La grève des employés d'Algérie Poste s'est poursuivie pour le troisième jour ce jeudi 15 avril. Les travailleurs ne décolèrent pas malgré le virement aujourd'hui d'une partie de la prime réclamée depuis longtemps. Afin de connaitre les tenants et aboutissants de cette grève, nous avons pris attache avec Mourad Nekache, président du Syndicat national autonome des postiers SNAP. Ce syndicat a été constitué en juin 2012 et enregistré en décembre 2015. Le président du SNAP est revenu dans cet entretien sur le débrayage et aussi sur certaines pratiques liberticides au sein d'Algérie poste.

Observ'Algérie : Les employés d'Algérie poste ont déclenché cette grève sans prévis. Les usagers de la poste son excédés. Ne pensez-vous pas que ce sont eux qui ont été sanctionnés ?

Mourad Nekache : Aujourd'hui, les postiers se sont révoltés et ils ne l'ont pas fait de gaieté de cœur. C'est l'accumulation des problèmes non résolus depuis 2013 et le mépris affiché par la direction d'Algérie poste vis-à-vis des travailleurs qui a conduit à la situation actuelle. D'ailleurs, il n'y a pas de syndicat qui a appelé à la grève. Le débrayage, c'est l'expression d'un ras-le-bol et de l'exaspération des postiers.

Le ministère a réagi en octroyant une partie de la prime réclamée, et la grève continue pourquoi ?

Mourad Nekache : La réaction de la directrice d'Algérie poste et du ministre n'est qu'un écran de fumée. La prime dont il est question dans l'intervention de la DG, est une prime acquise depuis belle lurette, et dire qu'elle sera versée durant le mois de ramadan ne sert qu'à meubler une réaction à côté de la plaque.

Jusqu'ici, les responsables n'ont pas répondu aux revendications posées qui sont : les libertés syndicales, la révision de la grille des salaires, la prime de rendement collectif et individuel, le réaménagement des horaires de travail pour aller vers 2 journées de repos hebdomadaire comme dans tous les autres secteurs, l'avancement et la régularisation des faisant fonctions ,ainsi que l'amélioration des conditions de travail.

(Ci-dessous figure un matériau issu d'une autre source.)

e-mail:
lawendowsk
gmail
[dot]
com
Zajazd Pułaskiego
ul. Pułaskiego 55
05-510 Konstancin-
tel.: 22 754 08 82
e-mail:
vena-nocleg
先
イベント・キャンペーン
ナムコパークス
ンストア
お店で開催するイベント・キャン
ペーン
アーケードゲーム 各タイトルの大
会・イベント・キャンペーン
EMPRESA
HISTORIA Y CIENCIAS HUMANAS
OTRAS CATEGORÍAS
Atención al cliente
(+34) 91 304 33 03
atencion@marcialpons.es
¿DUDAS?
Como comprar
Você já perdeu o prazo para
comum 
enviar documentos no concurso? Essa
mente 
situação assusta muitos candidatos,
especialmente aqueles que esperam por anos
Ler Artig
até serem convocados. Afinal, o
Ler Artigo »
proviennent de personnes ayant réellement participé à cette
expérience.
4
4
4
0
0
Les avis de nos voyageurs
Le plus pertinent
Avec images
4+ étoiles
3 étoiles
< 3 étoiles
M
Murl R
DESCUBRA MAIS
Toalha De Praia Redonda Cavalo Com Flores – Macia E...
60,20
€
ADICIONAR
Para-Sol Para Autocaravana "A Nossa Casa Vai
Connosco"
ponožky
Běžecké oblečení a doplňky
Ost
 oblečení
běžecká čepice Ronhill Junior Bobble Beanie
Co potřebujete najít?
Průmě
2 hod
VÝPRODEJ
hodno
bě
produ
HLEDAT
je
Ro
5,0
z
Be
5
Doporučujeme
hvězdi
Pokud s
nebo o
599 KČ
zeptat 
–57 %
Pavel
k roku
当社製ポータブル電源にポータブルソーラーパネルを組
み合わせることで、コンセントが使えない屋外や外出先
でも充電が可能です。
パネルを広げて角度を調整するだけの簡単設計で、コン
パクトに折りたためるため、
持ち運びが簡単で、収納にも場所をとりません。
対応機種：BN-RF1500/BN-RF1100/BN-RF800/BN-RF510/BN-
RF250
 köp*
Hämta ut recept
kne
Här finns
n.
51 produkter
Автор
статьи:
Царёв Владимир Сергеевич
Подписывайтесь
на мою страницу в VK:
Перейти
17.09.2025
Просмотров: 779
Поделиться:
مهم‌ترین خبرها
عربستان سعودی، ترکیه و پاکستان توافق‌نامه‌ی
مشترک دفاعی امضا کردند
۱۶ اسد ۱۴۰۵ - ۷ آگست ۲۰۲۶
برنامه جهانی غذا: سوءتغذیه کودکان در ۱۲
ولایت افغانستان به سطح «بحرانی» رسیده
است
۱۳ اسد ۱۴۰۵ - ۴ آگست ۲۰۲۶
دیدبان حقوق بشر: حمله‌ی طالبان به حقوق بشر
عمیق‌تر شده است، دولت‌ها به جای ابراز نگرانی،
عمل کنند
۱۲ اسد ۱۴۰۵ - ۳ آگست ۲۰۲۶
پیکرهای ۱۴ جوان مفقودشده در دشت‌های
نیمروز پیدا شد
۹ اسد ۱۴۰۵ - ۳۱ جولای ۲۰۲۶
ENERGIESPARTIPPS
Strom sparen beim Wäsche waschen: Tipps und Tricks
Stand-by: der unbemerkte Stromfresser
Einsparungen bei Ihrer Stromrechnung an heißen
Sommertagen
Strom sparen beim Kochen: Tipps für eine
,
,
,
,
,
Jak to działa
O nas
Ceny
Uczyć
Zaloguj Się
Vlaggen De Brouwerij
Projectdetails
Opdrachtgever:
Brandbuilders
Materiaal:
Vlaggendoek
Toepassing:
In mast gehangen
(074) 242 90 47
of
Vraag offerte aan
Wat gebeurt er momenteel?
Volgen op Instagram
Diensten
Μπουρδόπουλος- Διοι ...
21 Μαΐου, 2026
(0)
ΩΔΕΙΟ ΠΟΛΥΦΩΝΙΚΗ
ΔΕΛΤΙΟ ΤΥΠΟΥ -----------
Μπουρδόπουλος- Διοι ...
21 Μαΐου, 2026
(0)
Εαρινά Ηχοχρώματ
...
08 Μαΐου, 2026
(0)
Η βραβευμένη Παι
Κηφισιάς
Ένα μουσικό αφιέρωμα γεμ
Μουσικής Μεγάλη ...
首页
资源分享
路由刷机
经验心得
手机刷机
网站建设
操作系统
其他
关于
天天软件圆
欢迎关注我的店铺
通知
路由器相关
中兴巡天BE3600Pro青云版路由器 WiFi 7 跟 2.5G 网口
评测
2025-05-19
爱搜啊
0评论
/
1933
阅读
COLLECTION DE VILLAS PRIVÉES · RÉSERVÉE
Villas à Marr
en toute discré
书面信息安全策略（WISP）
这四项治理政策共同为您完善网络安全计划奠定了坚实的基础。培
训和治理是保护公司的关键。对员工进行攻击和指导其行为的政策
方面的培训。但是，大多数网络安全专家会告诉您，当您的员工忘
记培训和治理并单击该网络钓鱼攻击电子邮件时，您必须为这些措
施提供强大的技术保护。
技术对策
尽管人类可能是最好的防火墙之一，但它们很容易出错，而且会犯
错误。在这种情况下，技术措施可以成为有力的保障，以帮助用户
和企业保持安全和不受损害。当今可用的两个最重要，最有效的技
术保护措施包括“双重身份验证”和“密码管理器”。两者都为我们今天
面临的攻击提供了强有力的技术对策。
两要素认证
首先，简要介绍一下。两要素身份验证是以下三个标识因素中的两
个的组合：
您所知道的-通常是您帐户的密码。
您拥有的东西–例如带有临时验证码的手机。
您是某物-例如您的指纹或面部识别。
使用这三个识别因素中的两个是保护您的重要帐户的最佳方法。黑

Vous comptez continuer cette grève jusqu'à quand ?

Mourad Nekache : C'est une question qui dépend de la sincérité et de la prise en charge effective des revendications exprimées. La direction d'Algérie poste, par le déni des droits syndicaux aux postiers, par la persécution des syndicalistes, nous a conduits à la situation actuelle.
Par ailleurs, et pour illustrer les persécutions envers les syndicalistes libres orchestrées par Algérie poste, sachez qu'au sein de cet établissement public, on interdit aux travailleurs d'adhérer au SNAP. Quiconque manifeste une velléité de se joindre à notre syndicat est menacé de suspension, comme cela a été le cas à Djelfa et Bejaïa. Il faut aussi souligner que le président du SNAP et le chargé de communication sont licenciés depuis 2014 à cause de leurs activités syndicales. Pis encore, Algérie poste refuse d'appliquer les décisions définitives de la justice en faveur de leur réintégration.